Charter seeks minimum $3.5 billion term loan G at Libor plus 350 bps

By Sara Rosenberg

New York, Aug. 11 – Charter Communications Operating LLC is now looking to get a minimum $3.5 billion seven-year first-lien term loan G, as opposed to a $3.2 billion six-year term loan G and $4.2 billion seven-year term loan H, according to a market source.

Pricing on the term loan G is talked at Libor plus 350 basis points with a 0.75% Libor floor and an original issue discount of 99, the source said.

By comparison, the original term loan G price talk was Libor plus 275 bps to 300 bps with a 0.75% Libor floor and a discount of 99½, and term loan H price talk was Libor plus 275 bps to 300 bps with a 0.75% Libor floor and a discount of 99.

In addition, the term loan G has 101 soft call protection for one year, extended from six months, the source continued.

Furthermore, under the revised terms, the term loan G will fund immediately into escrow, has a ticking fee of the full spread and Libor floor upon funding, and has 0 bps MFN, triggered only by the balance of acquisition proceeds and applies to secured loans and secured bonds.

Recommitments were due at 5 p.m.
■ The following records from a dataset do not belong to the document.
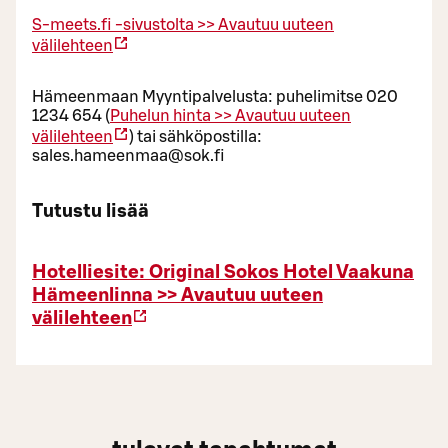
S-meets.fi -sivustolta >>
Avautuu uuteen
välilehteen
Hämeenmaan Myyntipalvelusta: puhelimitse 020
1234 654 (
Puhelun hinta >>
Avautuu uuteen
välilehteen
) tai sähköpostilla:
sales.hameenmaa@sok.fi
Tutustu lisää
Hotelliesite: Original Sokos Hotel Vaakuna
Hämeenlinna >>
Avautuu uuteen
välilehteen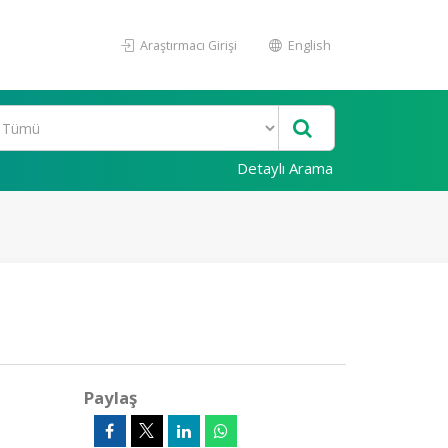
Araştırmacı Girişi
English
Detaylı Arama
Paylaş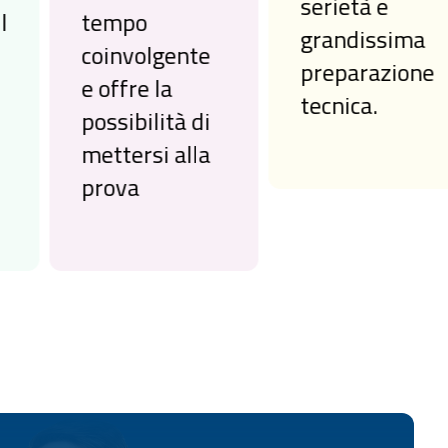
serietà e
tempo
grandissima
coinvolgente
preparazione
e offre la
tecnica.
possibilità di
mettersi alla
prova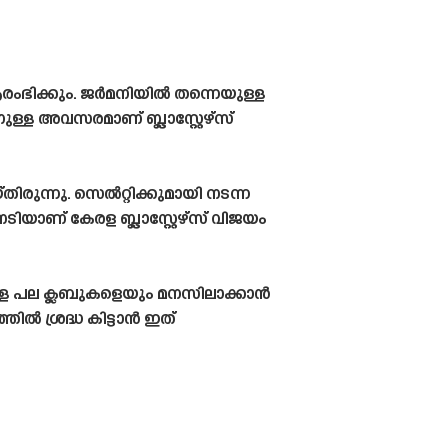
ആരംഭിക്കും. ജർമനിയിൽ തന്നെയുള്ള
്ള അവസരമാണ് ബ്ലാസ്റ്റേഴ്‌സ്
‌തിരുന്നു. സെൽറ്റിക്കുമായി നടന്ന
േടിയാണ് കേരള ബ്ലാസ്റ്റേഴ്‌സ് വിജയം
്ള പല ക്ലബുകളെയും മനസിലാക്കാൻ
ിൽ ശ്രദ്ധ കിട്ടാൻ ഇത്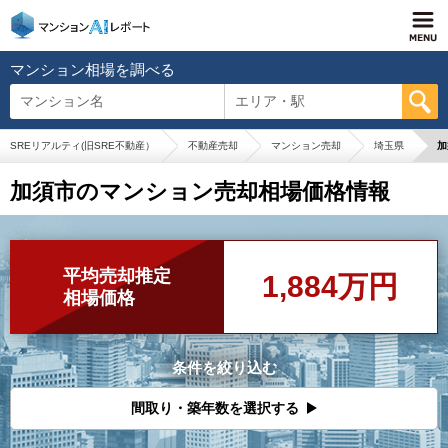
マンション相場を調べる
マンション名
エリア・駅
SREリアルティ(旧SRE不動産）
不動産売却
マンション売却
埼玉県
加
加須市のマンション売却相場価格情報
平均売却推定
1,884万円
相場価格
条件を絞り込む
間取り・築年数を選択する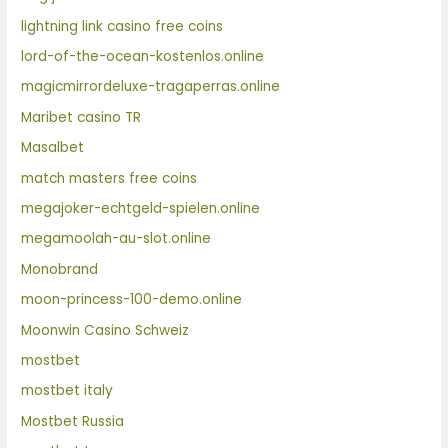
lightning link casino free coins
lord-of-the-ocean-kostenlos.online
magicmirrordeluxe-tragaperras.online
Maribet casino TR
Masalbet
match masters free coins
megajoker-echtgeld-spielen.online
megamoolah-au-slot.online
Monobrand
moon-princess-100-demo.online
Moonwin Casino Schweiz
mostbet
mostbet italy
Mostbet Russia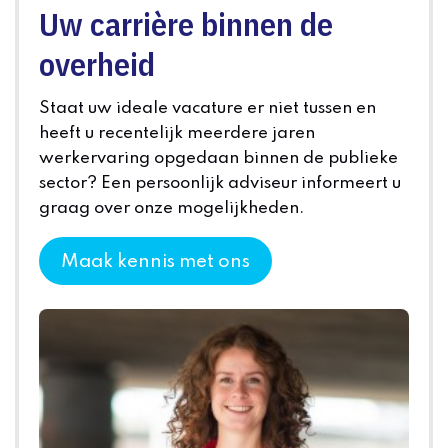
Uw carrière binnen de
overheid
Staat uw ideale vacature er niet tussen en
heeft u recentelijk meerdere jaren
werkervaring opgedaan binnen de publieke
sector? Een persoonlijk adviseur informeert u
graag over onze mogelijkheden.
Maak kennis met ons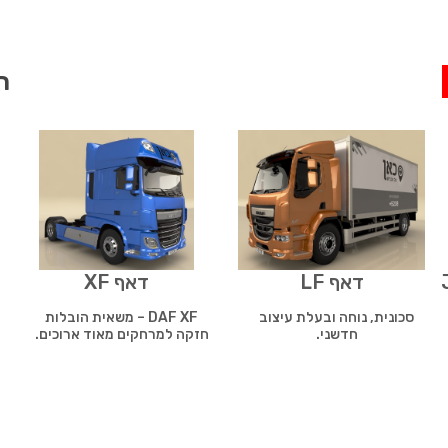
חייג
דאף LF
דאף XF
סכונית, נוחה ובעלת עיצוב
DAF XF – משאית הובלות
חדשני.
חזקה למרחקים מאוד ארוכים.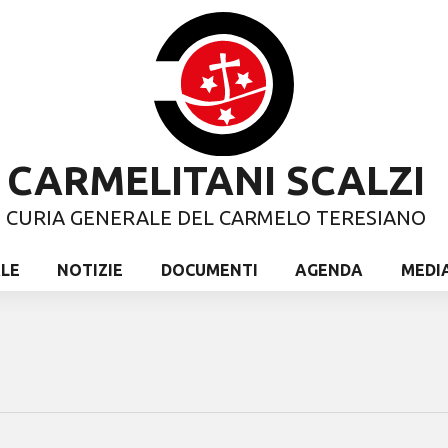
CARMELITANI SCALZI
CURIA GENERALE DEL CARMELO TERESIANO
ALE
NOTIZIE
DOCUMENTI
AGENDA
MEDI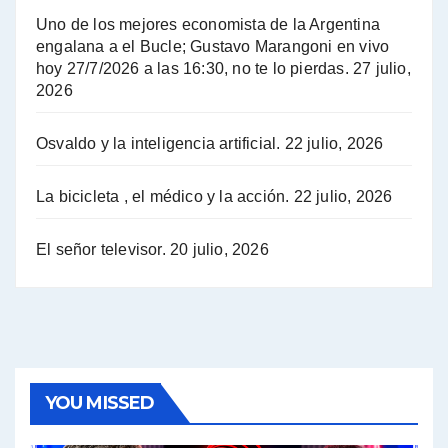
Uno de los mejores economista de la Argentina
Hugo Yasky : Día de la Militancia - Hugo Yasky con Jorge Gres
engalana a el Bucle; Gustavo Marangoni en vivo
hoy 27/7/2026 a las 16:30, no te lo pierdas.
27 julio,
2026
Hugo Yasky opina sobre la reunión de Sergio Massa con el FMI - Hugo Yasky con Jorge Gres
Osvaldo y la inteligencia artificial.
22 julio, 2026
Hugo Yasky sobre la Coordinadora de las Industrias de Productos Alimenticios (COPAL) - Hugo Yasky con Jorge Gres
Pablo Moyano sobre el espionaje: "Estos personajes siniestros han hecho mucho daño" - Pablo Moyano con Jorge Gres
La bicicleta , el médico y la acción.
22 julio, 2026
Pablo Moyano sobre el espionaje: "La AFI era una banda ilícita" - Pablo Moyano con Jorge Gres
El señor televisor.
20 julio, 2026
Pablo Moyano sobre el Día de la Militancia - Pablo Moyano con Jorge Gres
Pablo Moyano :" La bandera del sindicalismo fue siempre pelear contra las políticas del FMI" - Pablo Moyano con Jorge Gres
Actualidad con Raúl Timerman - Raúl Timerman con Jorge Gres
YOU MISSED
Raúl Timerman: sobre la defensa de los Senadores de JxC al acuerdo con el FMI - Raúl Timerman con Jorge Gres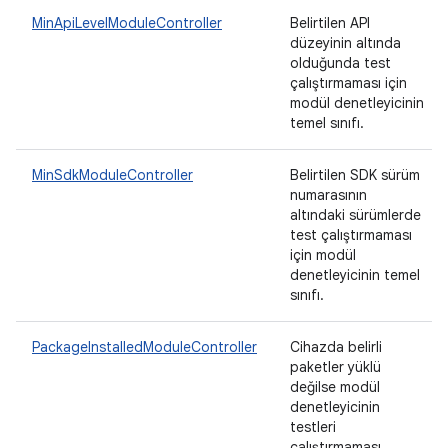
MinApiLevelModuleController
Belirtilen API
düzeyinin altında
olduğunda test
çalıştırmaması için
modül denetleyicinin
temel sınıfı.
MinSdkModuleController
Belirtilen SDK sürüm
numarasının
altındaki sürümlerde
test çalıştırmaması
için modül
denetleyicinin temel
sınıfı.
PackageInstalledModuleController
Cihazda belirli
paketler yüklü
değilse modül
denetleyicinin
testleri
çalıştırmaması.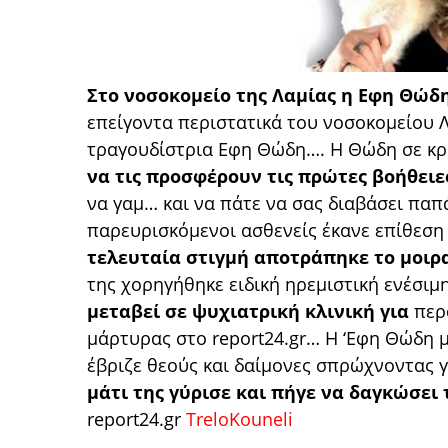
Στο νοσοκομείο της Λαμίας η Εφη Θώδ
επείγοντα περιστατικά του νοσοκομείου 
τραγουδίστρια Εφη Θώδη…. Η Θώδη σε κρί
να τις προσφέρουν τις πρώτες βοήθει
να γαμ… και να πάτε να σας διαβάσει πα
παρευρισκόμενοι ασθενείς έκανε επίθεση 
τελευταία στιγμή αποτράπηκε το μοι
της χορηγήθηκε ειδική ηρεμιστική ενέσιμ
μεταβεί σε ψυχιατρική κλινική για
περ
μάρτυρας στο report24.gr… Η ‘Εφη Θώδη 
έβριζε θεούς και δαίμονες σπρώχνοντας 
μάτι της γύρισε και πήγε να δαγκώσει 
report24.gr
TreloKouneli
ET on Monday, the source added.

Closing is expected in early to mid-September.

Goldman Sachs Bank USA, Bank of America Merrill Lynch, Credit Suisse Securities (USA) LLC and Deutsche Bank Securities Inc. are the lead banks on the senior secured deal.

Proceeds will be used to fund the acquisitions of customers and systems from Comcast Corp.

The acquisitions are conditioned on the completion of the merger of Comcast and Time Warner Cable, as well as the receipt of Hart-Scott-Rodino, FCC and other required regulatory approvals, Charter shareholder approval and various other matters.

Under the agreement, following the close of the Comcast-Time Warner Cable merger, Charter will buy systems serving about 1.4 million of the prior Time Warner Cable video customers for an estimated value of $7.4 billion based on projected 2014 EBITDA.

In addition, Charter will own about 33% of the new publicly traded cable provider (SpinCo) to be spun off by Comcast serving about 2.5 million customers, and Comcast shareholders, including the former Time Warner Cable shareholders, will own about 67% of SpinCo.

Charter will acquire its interest in SpinCo by issuing stock to Comcast shareholders.

Charter is a Stamford, Conn.-based broadband communications company and cable operator.